PROBLEM STATEMENT: Set down every line from the one with "(VIDEO) Užasni prizori" to the end of the entries, both ends included, exactly as it reads and without pictures.

Collected data:
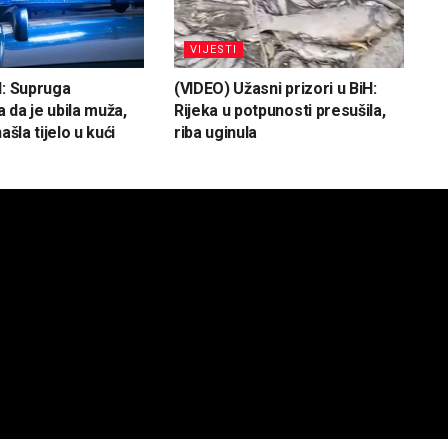
VIJESTI
H: Supruga
(VIDEO) Užasni prizori u BiH:
 da je ubila muža,
Rijeka u potpunosti presušila,
ašla tijelo u kući
riba uginula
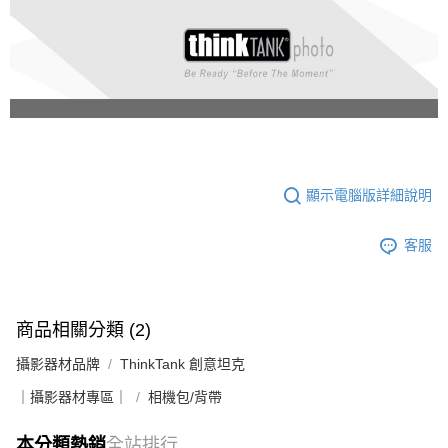
顯示電腦版詳細說明
客服
商品相關分類 (2)
攝影器材品牌
ThinkTank 創意坦克
｜攝影器材專區｜
相機包/背帶
本分類熱銷
全站排行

RESULT OF THIS TASK:
(VIDEO) Užasni prizori u BiH:
 da je ubila muža,
Rijeka u potpunosti presušila,
ašla tijelo u kući
riba uginula
顯示電腦版詳細說明
客服
商品相關分類 (2)
攝影器材品牌
ThinkTank 創意坦克
｜攝影器材專區｜
相機包/背帶
本分類熱銷
全站排行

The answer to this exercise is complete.